**About this task**. The records below are to be reproduced exactly, with the pictures left out.
Information provided below:
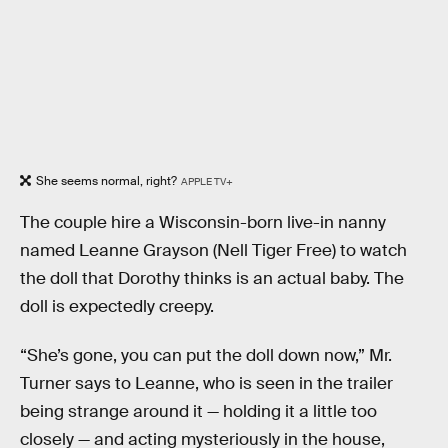
She seems normal, right?
APPLE TV+
The couple hire a Wisconsin-born live-in nanny
named Leanne Grayson (Nell Tiger Free) to watch
the doll that Dorothy thinks is an actual baby. The
doll is expectedly creepy.
“She’s gone, you can put the doll down now,” Mr.
Turner says to Leanne, who is seen in the trailer
being strange around it — holding it a little too
closely — and acting mysteriously in the house,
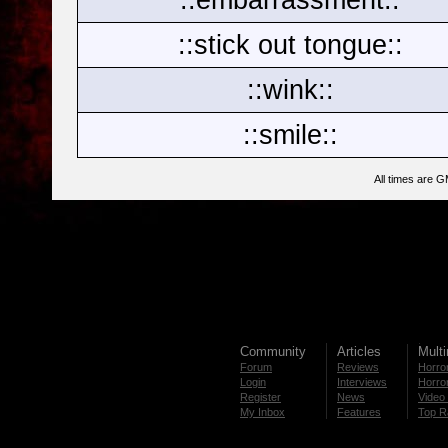
::stick out tongue::
::wink::
::smile::
All times are 
Community
Articles
Mult
Forum
Reviews
Horror
Login
Interviews
Horror
Register
News
Video 
My Inbox
Features
Top R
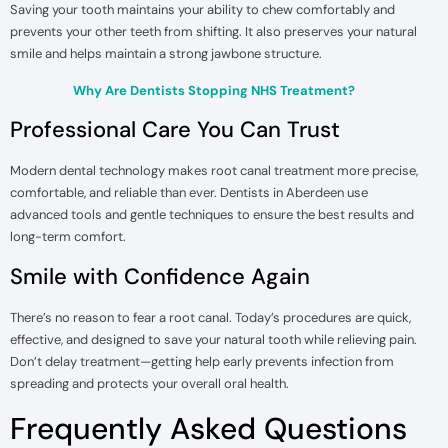
Saving your tooth maintains your ability to chew comfortably and
prevents your other teeth from shifting. It also preserves your natural
smile and helps maintain a strong jawbone structure.
Why Are Dentists Stopping NHS Treatment?
Professional Care You Can Trust
Modern dental technology makes root canal treatment more precise,
comfortable, and reliable than ever. Dentists in Aberdeen use
advanced tools and gentle techniques to ensure the best results and
long-term comfort.
Smile with Confidence Again
There’s no reason to fear a root canal. Today’s procedures are quick,
effective, and designed to save your natural tooth while relieving pain.
Don’t delay treatment—getting help early prevents infection from
spreading and protects your overall oral health.
Frequently Asked Questions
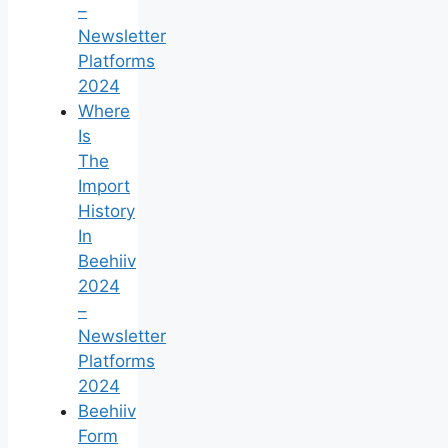
–
Newsletter
Platforms
2024
Where
Is
The
Import
History
In
Beehiiv
2024
–
Newsletter
Platforms
2024
Beehiiv
Form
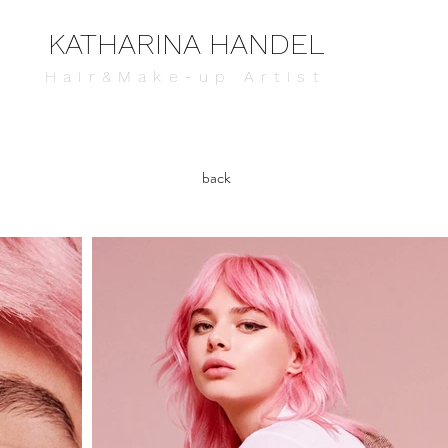
KATHARINA HANDEL
Hair&Make-up Artist
back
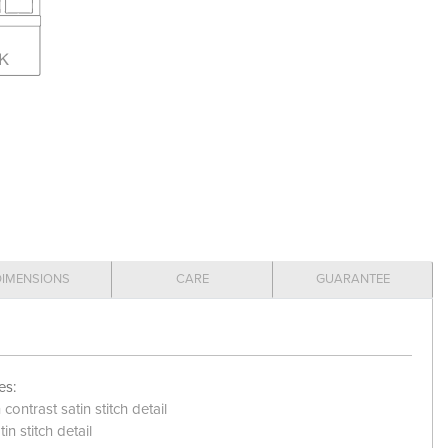
DIMENSIONS
CARE
GUARANTEE
es:
ontrast satin stitch detail
in stitch detail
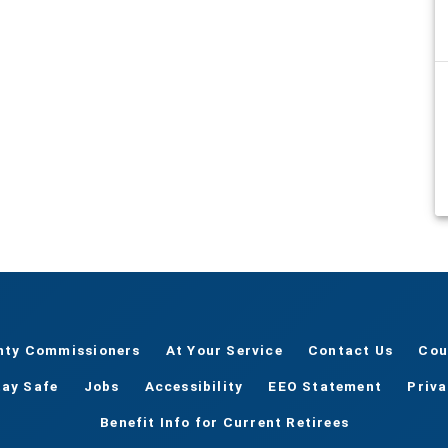
nty Commissioners
At Your Service
Contact Us
Cou
tay Safe
Jobs
Accessibility
EEO Statement
Priv
Benefit Info for Current Retirees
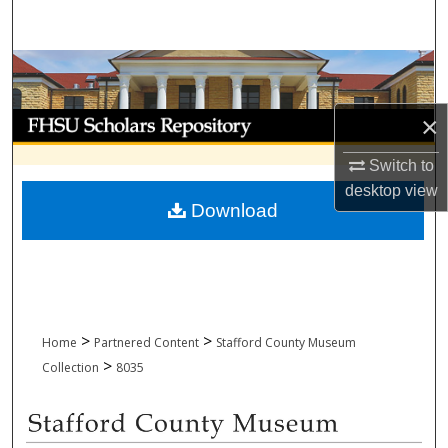
Search
Browse Collections
My Account
×
Switch to
About
desktop
view
Download
Digital Commons Network™
>
>
Home
Partnered Content
Stafford County Museum
>
Collection
8035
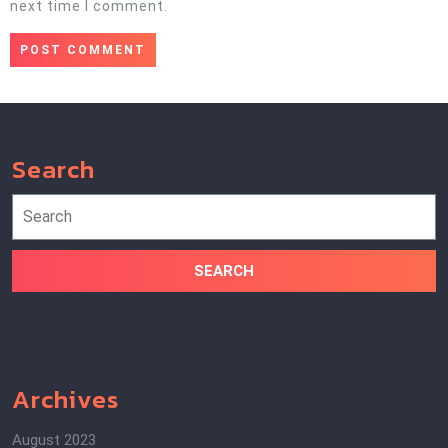
next time I comment.
Search
Search
for:
Archives
August 2023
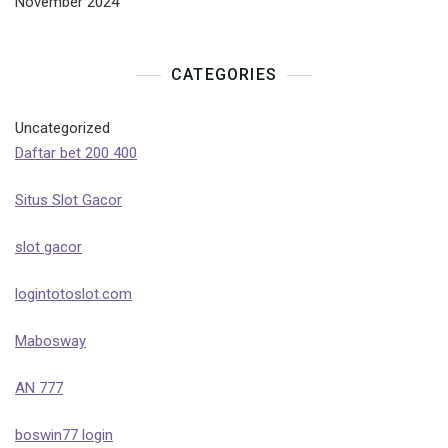
November 2024
CATEGORIES
Uncategorized
Daftar bet 200 400
Situs Slot Gacor
slot gacor
logintotoslot.com
Mabosway
AN 777
boswin77 login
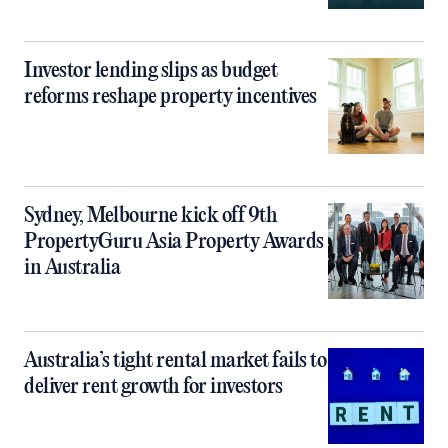
Investor lending slips as budget
reforms reshape property incentives
Sydney, Melbourne kick off 9th
PropertyGuru Asia Property Awards
in Australia
Australia’s tight rental market fails to
deliver rent growth for investors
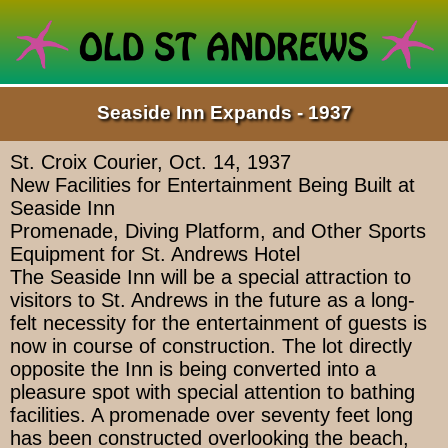
Seaside Inn Expands - 1937
St. Croix Courier, Oct. 14, 1937
New Facilities for Entertainment Being Built at
Seaside Inn
Promenade, Diving Platform, and Other Sports
Equipment for St. Andrews Hotel
The Seaside Inn will be a special attraction to
visitors to St. Andrews in the future as a long-
felt necessity for the entertainment of guests is
now in course of construction. The lot directly
opposite the Inn is being converted into a
pleasure spot with special attention to bathing
facilities. A promenade over seventy feet long
has been constructed overlooking the beach,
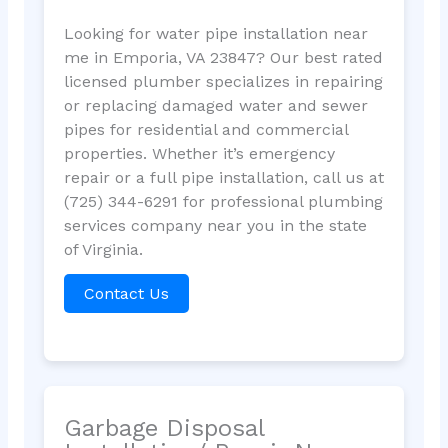
Looking for water pipe installation near
me in Emporia, VA 23847? Our best rated
licensed plumber specializes in repairing
or replacing damaged water and sewer
pipes for residential and commercial
properties. Whether it’s emergency
repair or a full pipe installation, call us at
(725) 344-6291 for professional plumbing
services company near you in the state
of Virginia.
Contact Us
Garbage Disposal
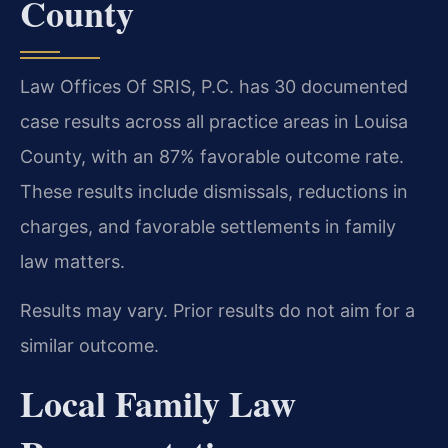
County
Law Offices Of SRIS, P.C. has 30 documented
case results across all practice areas in Louisa
County, with an 87% favorable outcome rate.
These results include dismissals, reductions in
charges, and favorable settlements in family
law matters.
Results may vary. Prior results do not aim for a
similar outcome.
Local Family Law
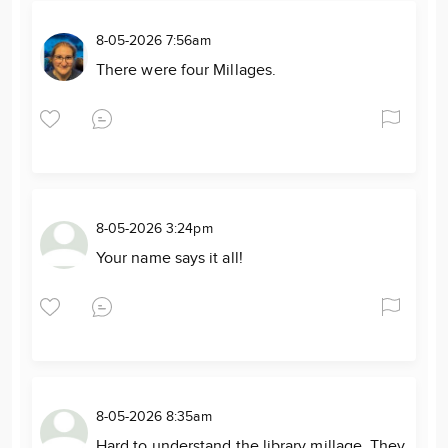
8-05-2026 7:56am
There were four Millages.
8-05-2026 3:24pm
Your name says it all!
8-05-2026 8:35am
Hard to understand the library millage. They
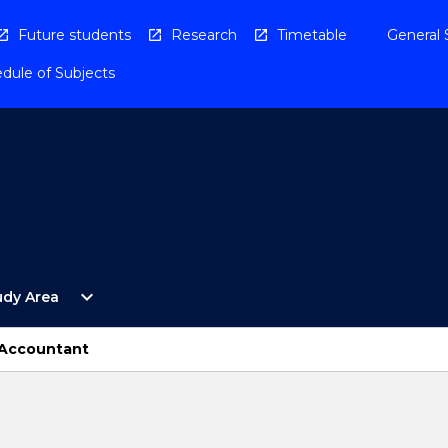
Future students
Research
Timetable
General 
dule of Subjects
Open
expand_more
udy Area
By
Study
Area
 Accountant
Menu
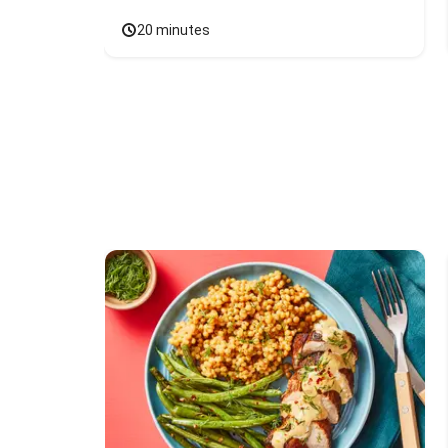
20 minutes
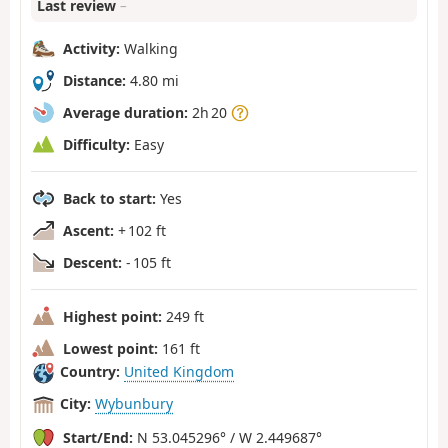
Last review
–
Activity:
Walking
Distance:
4.80 mi
Average duration:
2h 20
Difficulty:
Easy
Back to start:
Yes
Ascent:
+ 102 ft
Descent:
- 105 ft
Highest point:
249 ft
Lowest point:
161 ft
Country:
United Kingdom
City:
Wybunbury
Start/End:
N 53.045296° / W 2.449687°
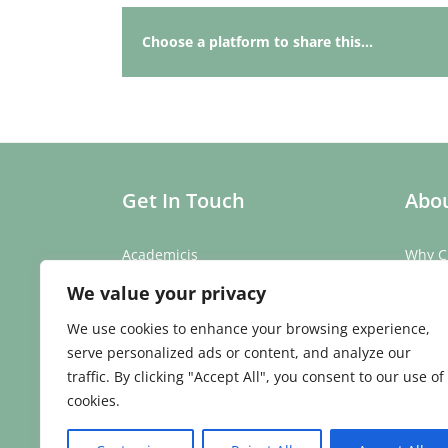
Choose a platform to share this...
Get In Touch
Abou
Academicis
Why C
Building 3, Suite 2
Our St
We value your privacy
Abbey Barns,
Our T
Duxford Rd,
Testim
We use cookies to enhance your browsing experience,
Ickleton,
Caree
serve personalized ads or content, and analyze our
Cambridge
traffic. By clicking "Accept All", you consent to our use of
CB10 1SX
cookies.
Phone:
01223 907 979
Email:
enquiries@academicis.co.uk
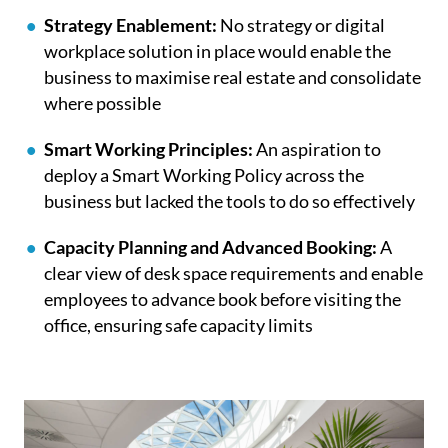
Strategy Enablement:
No strategy or digital
workplace solution in place would enable the
business to maximise real estate and consolidate
where possible
Smart Working Principles:
An aspiration to
deploy a Smart Working Policy across the
business but lacked the tools to do so effectively
Capacity Planning and Advanced Booking:
A
clear view of desk space requirements and enable
employees to advance book before visiting the
office, ensuring safe capacity limits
End of Information provided.
**Solution below**.
She seems normal, right?
APPLE TV+
The couple hire a Wisconsin-born live-in nanny
named Leanne Grayson (Nell Tiger Free) to watch
the doll that Dorothy thinks is an actual baby. The
doll is expectedly creepy.
“She’s gone, you can put the doll down now,” Mr.
Turner says to Leanne, who is seen in the trailer
being strange around it — holding it a little too
closely — and acting mysteriously in the house,
::stick out tongue::
::wink::
::smile::
All times are 
Community
Articles
Mult
Forum
Reviews
Horror
Login
Interviews
Horror
Register
News
Video 
My Inbox
Features
Top R
Saving your tooth maintains your ability to chew comfortably and
prevents your other teeth from shifting. It also preserves your natural
smile and helps maintain a strong jawbone structure.
Why Are Dentists Stopping NHS Treatment?
Professional Care You Can Trust
Modern dental technology makes root canal treatment more precise,
comfortable, and reliable than ever. Dentists in Aberdeen use
advanced tools and gentle techniques to ensure the best results and
long-term comfort.
Smile with Confidence Again
There’s no reason to fear a root canal. Today’s procedures are quick,
effective, and designed to save your natural tooth while relieving pain.
Don’t delay treatment—getting help early prevents infection from
spreading and protects your overall oral health.
Frequently Asked Questions
–
Newsletter
Platforms
2024
Where
Is
The
Import
History
In
Beehiiv
2024
–
Newsletter
Platforms
2024
Beehiiv
Form
KATHARINA HANDEL
Hair&Make-up Artist
back
DIMENSIONS
CARE
GUARANTEE
es:
ontrast satin stitch detail
in stitch detail
nty Commissioners
At Your Service
Contact Us
Cou
tay Safe
Jobs
Accessibility
EEO Statement
Priv
Benefit Info for Current Retirees
Search
Browse Collections
My Account
×
Switch to
About
desktop
view
Download
Digital Commons Network™
>
>
Home
Partnered Content
Stafford County Museum
>
Collection
8035
next time I comment.
Search
Search
for:
Archives
August 2023
November 2024
CATEGORIES
Uncategorized
Daftar bet 200 400
Situs Slot Gacor
slot gacor
logintotoslot.com
Mabosway
AN 777
boswin77 login
Investor lending slips as budget
reforms reshape property incentives
Sydney, Melbourne kick off 9th
PropertyGuru Asia Property Awards
in Australia
Australia’s tight rental market fails to
deliver rent growth for investors
Seaside Inn Expands - 1937
St. Croix Courier, Oct. 14, 1937
New Facilities for Entertainment Being Built at
Seaside Inn
Promenade, Diving Platform, and Other Sports
Equipment for St. Andrews Hotel
The Seaside Inn will be a special attraction to
visitors to St. Andrews in the future as a long-
felt necessity for the entertainment of guests is
now in course of construction. The lot directly
opposite the Inn is being converted into a
pleasure spot with special attention to bathing
facilities. A promenade over seventy feet long
has been constructed overlooking the beach,
Looking for water pipe installation near
me in Emporia, VA 23847? Our best rated
licensed plumber specializes in repairing
or replacing damaged water and sewer
pipes for residential and commercial
properties. Whether it’s emergency
repair or a full pipe installation, call us at
(725) 344-6291 for professional plumbing
services company near you in the state
of Virginia.
Contact Us
Garbage Disposal
County
Law Offices Of SRIS, P.C. has 30 documented
case results across all practice areas in Louisa
County, with an 87% favorable outcome rate.
These results include dismissals, reductions in
charges, and favorable settlements in family
law matters.
Results may vary. Prior results do not aim for a
similar outcome.
Local Family Law
8-05-2026 7:56am
There were four Millages.
8-05-2026 3:24pm
Your name says it all!
8-05-2026 8:35am
Hard to understand the library millage. They
Future students
Research
Timetable
General 
dule of Subjects
Open
expand_more
udy Area
By
Study
Area
 Accountant
Menu
20 minutes
Last review
–
Activity:
Walking
Distance:
4.80 mi
Average duration:
2h 20
Difficulty:
Easy
Back to start:
Yes
Ascent:
+ 102 ft
Descent:
- 105 ft
Highest point:
249 ft
Lowest point:
161 ft
Country:
United Kingdom
City:
Wybunbury
Start/End:
N 53.045296° / W 2.449687°
Choose a platform to share this...
Get In Touch
Abou
Academicis
Why C
Building 3, Suite 2
Our St
We value your privacy
Abbey Barns,
Our T
Duxford Rd,
Testim
We use cookies to enhance your browsing experience,
Ickleton,
Caree
serve personalized ads or content, and analyze our
Cambridge
traffic. By clicking "Accept All", you consent to our use of
CB10 1SX
cookies.
Phone:
01223 907 979
Email:
enquiries@academicis.co.uk
Strategy Enablement:
No strategy or digital
workplace solution in place would enable the
business to maximise real estate and consolidate
where possible
Smart Working Principles:
An aspiration to
deploy a Smart Working Policy across the
business but lacked the tools to do so effectively
Capacity Planning and Advanced Booking:
A
clear view of desk space requirements and enable
employees to advance book before visiting the
office, ensuring safe capacity limits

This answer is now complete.